▶ [EXERCISE REQUIREMENTS]
What follows is a set of records. Retype them exactly, leaving out the pictures.

▶ [ENTRIES PROVIDED]
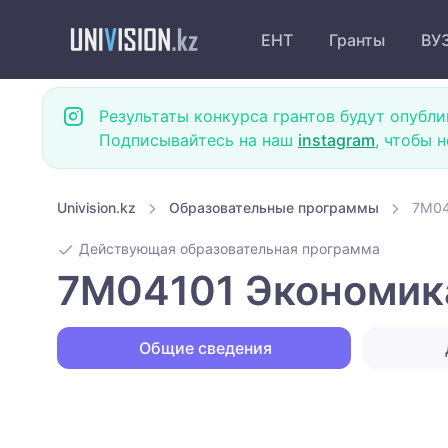
ЕНТ
Гранты
ВУ
Результаты конкурса грантов будут опубли
Подписывайтесь на наш
instagram
, чтобы 
Univision.kz
Образовательные программы
7M04
Действующая образовательная программа
7M04101 Экономика
Общие сведения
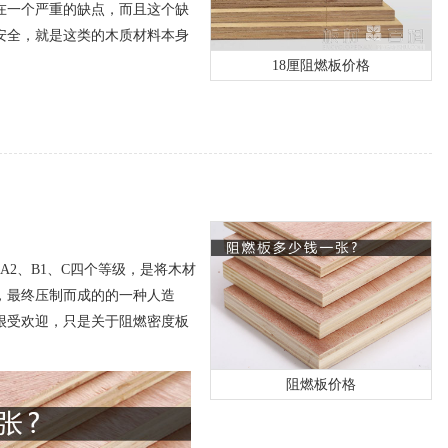
在一个严重的缺点，而且这个缺
安全，就是这类的木质材料本身
18厘阻燃板价格
A2、B1、C四个等级，是将木材
，最终压制而成的的一种人造
很受欢迎，只是关于阻燃密度板
阻燃板价格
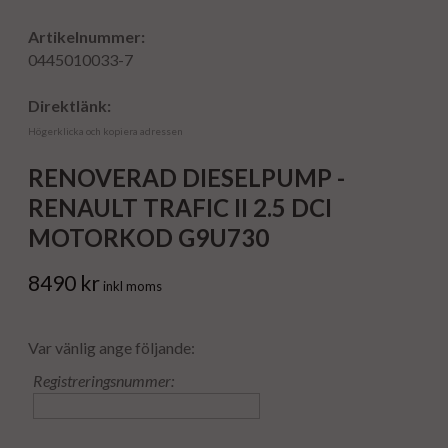
Artikelnummer:
0445010033-7
Direktlänk:
Högerklicka och kopiera adressen
RENOVERAD DIESELPUMP -
RENAULT TRAFIC II 2.5 DCI
MOTORKOD G9U730
8490 kr
inkl moms
Var vänlig ange följande:
Registreringsnummer:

▶ [REPLY TO THE TASK]
ЕНТ
Гранты
ВУ
Результаты конкурса грантов будут опубли
Подписывайтесь на наш
instagram
, чтобы 
Univision.kz
Образовательные программы
7M04
Действующая образовательная программа
7M04101 Экономика
Общие сведения
在一个严重的缺点，而且这个缺
安全，就是这类的木质材料本身
18厘阻燃板价格
A2、B1、C四个等级，是将木材
，最终压制而成的的一种人造
很受欢迎，只是关于阻燃密度板
阻燃板价格
Artikelnummer:
0445010033-7
Direktlänk:
Högerklicka och kopiera adressen
RENOVERAD DIESELPUMP -
RENAULT TRAFIC II 2.5 DCI
MOTORKOD G9U730
8490 kr
inkl moms
Var vänlig ange följande:
Registreringsnummer:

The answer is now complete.